* _Material provided_
******

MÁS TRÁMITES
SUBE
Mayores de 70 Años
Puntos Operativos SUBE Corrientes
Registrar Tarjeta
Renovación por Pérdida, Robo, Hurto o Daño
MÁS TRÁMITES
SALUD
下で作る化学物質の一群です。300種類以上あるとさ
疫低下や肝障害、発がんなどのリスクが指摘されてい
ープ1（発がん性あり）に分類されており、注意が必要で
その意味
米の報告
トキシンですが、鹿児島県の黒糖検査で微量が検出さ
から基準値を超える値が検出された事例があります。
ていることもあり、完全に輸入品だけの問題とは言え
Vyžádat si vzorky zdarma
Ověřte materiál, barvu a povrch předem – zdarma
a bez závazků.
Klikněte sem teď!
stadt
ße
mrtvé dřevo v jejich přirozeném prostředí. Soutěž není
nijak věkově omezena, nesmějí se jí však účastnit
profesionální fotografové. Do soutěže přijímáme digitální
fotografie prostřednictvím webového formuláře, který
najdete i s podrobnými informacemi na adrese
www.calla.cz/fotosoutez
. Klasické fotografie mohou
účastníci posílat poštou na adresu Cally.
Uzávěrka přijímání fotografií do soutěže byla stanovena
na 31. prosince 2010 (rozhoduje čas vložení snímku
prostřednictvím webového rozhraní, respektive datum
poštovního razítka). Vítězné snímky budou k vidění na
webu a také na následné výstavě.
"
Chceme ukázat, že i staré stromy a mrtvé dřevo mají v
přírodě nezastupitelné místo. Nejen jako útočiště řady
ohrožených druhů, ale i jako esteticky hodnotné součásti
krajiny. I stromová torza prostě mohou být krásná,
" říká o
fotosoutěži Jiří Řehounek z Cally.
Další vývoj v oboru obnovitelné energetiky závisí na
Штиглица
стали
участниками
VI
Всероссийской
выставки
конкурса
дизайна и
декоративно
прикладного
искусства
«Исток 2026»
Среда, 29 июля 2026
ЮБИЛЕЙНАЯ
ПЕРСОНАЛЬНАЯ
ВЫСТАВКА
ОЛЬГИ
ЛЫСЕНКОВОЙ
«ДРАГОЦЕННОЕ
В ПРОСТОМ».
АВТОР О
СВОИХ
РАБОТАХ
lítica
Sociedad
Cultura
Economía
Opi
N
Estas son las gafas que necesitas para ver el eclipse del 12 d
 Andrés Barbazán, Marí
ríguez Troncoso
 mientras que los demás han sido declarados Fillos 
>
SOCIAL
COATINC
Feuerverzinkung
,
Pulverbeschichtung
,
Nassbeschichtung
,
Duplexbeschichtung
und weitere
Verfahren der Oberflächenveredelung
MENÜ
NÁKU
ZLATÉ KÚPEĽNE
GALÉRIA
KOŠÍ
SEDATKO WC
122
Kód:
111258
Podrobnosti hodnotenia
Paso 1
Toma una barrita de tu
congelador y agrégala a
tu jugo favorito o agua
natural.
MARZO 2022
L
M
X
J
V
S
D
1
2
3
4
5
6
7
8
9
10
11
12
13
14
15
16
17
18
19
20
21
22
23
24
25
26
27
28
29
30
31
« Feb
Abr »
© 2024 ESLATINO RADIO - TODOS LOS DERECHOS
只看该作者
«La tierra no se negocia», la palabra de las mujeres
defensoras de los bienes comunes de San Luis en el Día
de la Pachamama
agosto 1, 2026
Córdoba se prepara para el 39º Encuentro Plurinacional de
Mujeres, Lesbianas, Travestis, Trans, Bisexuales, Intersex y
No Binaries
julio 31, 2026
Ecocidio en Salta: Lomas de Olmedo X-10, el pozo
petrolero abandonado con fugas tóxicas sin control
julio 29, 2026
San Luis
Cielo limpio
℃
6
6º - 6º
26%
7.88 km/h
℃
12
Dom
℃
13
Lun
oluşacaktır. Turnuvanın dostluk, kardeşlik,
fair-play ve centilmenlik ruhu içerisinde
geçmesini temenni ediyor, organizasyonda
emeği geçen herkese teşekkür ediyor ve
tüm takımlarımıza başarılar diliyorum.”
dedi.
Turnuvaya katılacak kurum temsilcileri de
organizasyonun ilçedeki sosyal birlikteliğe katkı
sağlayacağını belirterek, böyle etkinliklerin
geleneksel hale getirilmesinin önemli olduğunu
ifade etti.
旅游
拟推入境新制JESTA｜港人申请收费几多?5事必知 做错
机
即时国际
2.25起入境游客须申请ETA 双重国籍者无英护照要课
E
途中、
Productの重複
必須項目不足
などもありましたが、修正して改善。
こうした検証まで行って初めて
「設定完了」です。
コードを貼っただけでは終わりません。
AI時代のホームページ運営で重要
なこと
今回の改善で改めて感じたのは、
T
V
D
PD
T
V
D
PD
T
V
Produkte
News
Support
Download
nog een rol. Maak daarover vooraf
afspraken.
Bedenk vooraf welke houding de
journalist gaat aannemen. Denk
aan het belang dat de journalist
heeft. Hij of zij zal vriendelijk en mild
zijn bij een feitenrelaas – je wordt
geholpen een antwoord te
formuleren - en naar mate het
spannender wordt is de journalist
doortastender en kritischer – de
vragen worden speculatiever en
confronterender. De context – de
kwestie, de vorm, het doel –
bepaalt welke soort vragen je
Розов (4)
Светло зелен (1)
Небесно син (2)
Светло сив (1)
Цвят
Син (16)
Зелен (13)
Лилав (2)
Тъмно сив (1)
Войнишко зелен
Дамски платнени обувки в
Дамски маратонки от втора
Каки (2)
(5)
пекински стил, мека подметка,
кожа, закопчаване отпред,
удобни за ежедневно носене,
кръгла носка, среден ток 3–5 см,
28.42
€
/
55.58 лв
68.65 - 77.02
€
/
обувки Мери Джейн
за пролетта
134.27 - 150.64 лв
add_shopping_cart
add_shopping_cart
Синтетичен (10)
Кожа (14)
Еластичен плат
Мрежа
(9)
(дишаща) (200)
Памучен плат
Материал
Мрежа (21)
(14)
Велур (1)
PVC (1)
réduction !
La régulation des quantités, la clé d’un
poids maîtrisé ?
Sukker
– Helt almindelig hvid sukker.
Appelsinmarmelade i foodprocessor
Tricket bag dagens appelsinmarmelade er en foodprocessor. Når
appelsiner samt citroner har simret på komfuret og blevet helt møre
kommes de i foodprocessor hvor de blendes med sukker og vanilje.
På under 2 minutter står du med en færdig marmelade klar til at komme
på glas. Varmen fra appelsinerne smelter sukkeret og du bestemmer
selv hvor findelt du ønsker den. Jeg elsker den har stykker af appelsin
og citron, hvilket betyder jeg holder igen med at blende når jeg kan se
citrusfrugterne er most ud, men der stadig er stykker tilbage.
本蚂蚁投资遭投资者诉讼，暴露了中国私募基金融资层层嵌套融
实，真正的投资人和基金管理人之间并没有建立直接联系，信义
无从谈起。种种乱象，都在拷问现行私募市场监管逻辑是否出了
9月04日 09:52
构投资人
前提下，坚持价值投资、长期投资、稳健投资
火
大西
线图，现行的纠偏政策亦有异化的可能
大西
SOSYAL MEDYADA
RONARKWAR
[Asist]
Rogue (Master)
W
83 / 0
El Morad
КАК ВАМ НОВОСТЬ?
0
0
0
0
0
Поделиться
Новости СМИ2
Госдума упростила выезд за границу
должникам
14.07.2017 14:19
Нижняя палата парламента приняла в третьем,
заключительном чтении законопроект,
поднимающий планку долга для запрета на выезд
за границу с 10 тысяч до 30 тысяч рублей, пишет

******

* _Problem description_
Output the lines above between the one holding "geholpen een antwoord te" and the one holding "Tricket bag dagens", inclusive, with nothing before or after them.

* _Answer to this exercise_
geholpen een antwoord te
formuleren - en naar mate het
spannender wordt is de journalist
doortastender en kritischer – de
vragen worden speculatiever en
confronterender. De context – de
kwestie, de vorm, het doel –
bepaalt welke soort vragen je
Розов (4)
Светло зелен (1)
Небесно син (2)
Светло сив (1)
Цвят
Син (16)
Зелен (13)
Лилав (2)
Тъмно сив (1)
Войнишко зелен
Дамски платнени обувки в
Дамски маратонки от втора
Каки (2)
(5)
пекински стил, мека подметка,
кожа, закопчаване отпред,
удобни за ежедневно носене,
кръгла носка, среден ток 3–5 см,
28.42
€
/
55.58 лв
68.65 - 77.02
€
/
обувки Мери Джейн
за пролетта
134.27 - 150.64 лв
add_shopping_cart
add_shopping_cart
Синтетичен (10)
Кожа (14)
Еластичен плат
Мрежа
(9)
(дишаща) (200)
Памучен плат
Материал
Мрежа (21)
(14)
Велур (1)
PVC (1)
réduction !
La régulation des quantités, la clé d’un
poids maîtrisé ?
Sukker
– Helt almindelig hvid sukker.
Appelsinmarmelade i foodprocessor
Tricket bag dagens appelsinmarmelade er en foodprocessor. Når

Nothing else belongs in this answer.